Ou seja, não seria um embargo objectivamente administrativo, mas sim
subjectivamente administrativo, equivalente a “embargo judicial requerido pela Administração Pública”.
No entanto, posterior a esta lei
de bases do ambiente originária, a reforma do processo civil deu um novo rumo a
este artigo 42.º. Tal como refere o Senhor Professor Vasco Pereira da silva, “a reformulação das normas reguladoras do
embargo de obra nova, parece representar uma clara intenção do legislador no
sentido de considerar que os embargos do ambiente se devem reconduzir aos meios
contenciosos pré-existentes”, sendo para isso essencial a nova formulação
do artigo 414.º do Código de Processo Civil. Parecia assim que o Senhor
Professor Diogo Freitas do Amaral tinha razão e que a vontade do legislador na
reforma referida era conferir sentido útil ao meio processual previsto na Lei
de Bases do Ambiente, fazendo-o corresponder a embargo de ora nova e a outros
meios do contencioso administrativo.
No entanto, a Lei de Bases foi
alterada o que fez com que este artigo 42.º desaparecesse totalmente da Nova
Lei de Bases. Depois de tantos anos de discussão e quando, finalmente, com a
reforma do processo civil e com a lei da acção popular, foi suprida a
inexequibilidade do conceito de embargos
administrativo, este desapareceu da nova formulação da lei.
A título de curiosidade este
artigo só se manteve nos projectos de lei do Partido Comunista Português e do
Bloco de Esquerda, nos artigos 45.º e 40.º, respectivamente.

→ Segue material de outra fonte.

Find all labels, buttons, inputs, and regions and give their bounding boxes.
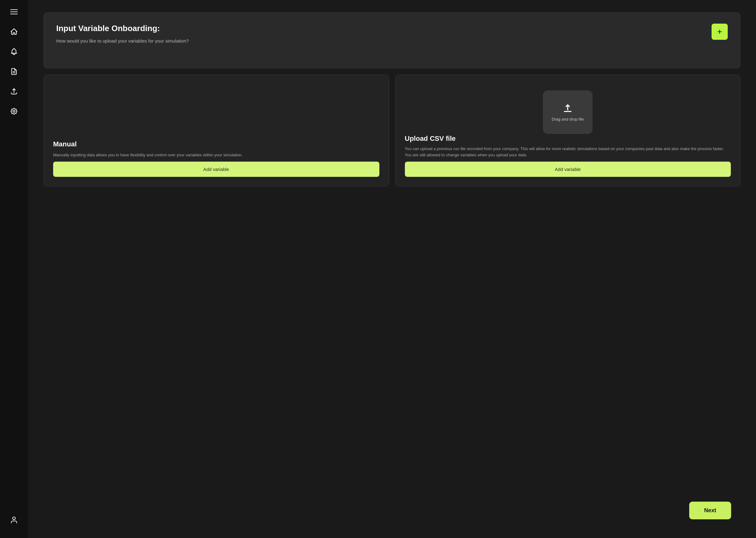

Agora, apenas podemos encontrar a
referência aos embargos administrativos na Lei-Quadro das Contra-Ordenações
Ambientais, no seu artigo 19.º.
Este artigo 19.º dispõe que as
autoridades administrativas, no exercício dos seus poderes de vigilância,
fiscalização ou inspecção, podem determinar, dentro da sua área de actuação
geográfica, o embargo de quaisquer construções em áreas de ocupação proibida ou
condicionada em zonas de proteção estabelecidas por lei ou em contravenção à
lei, aos regulamentos ou às condições de licenciamento ou autorização. Além
disso, as autoridades administrativas podem consultar
integralmente e sem reservas, junto das câmaras municipais, os processos
respeitantes às construções em causa, bem como deles solicitar cópias, que
devem com carácter de urgência ser disponibilizados por aquelas.
[1] DIOGO
FREITAS DO AMARAL, Direito Administrativo
e Direito do Ambiente, in Revista de
Direito do Ambiente e Ordenamento do Território, N.º 2, Março de 1996,
Associação Portuguesa para o Direito do Ambiente.
[2] VASCO
PEREIRA DA SILVA, Verde Cor de Direito, Almedina, 2004.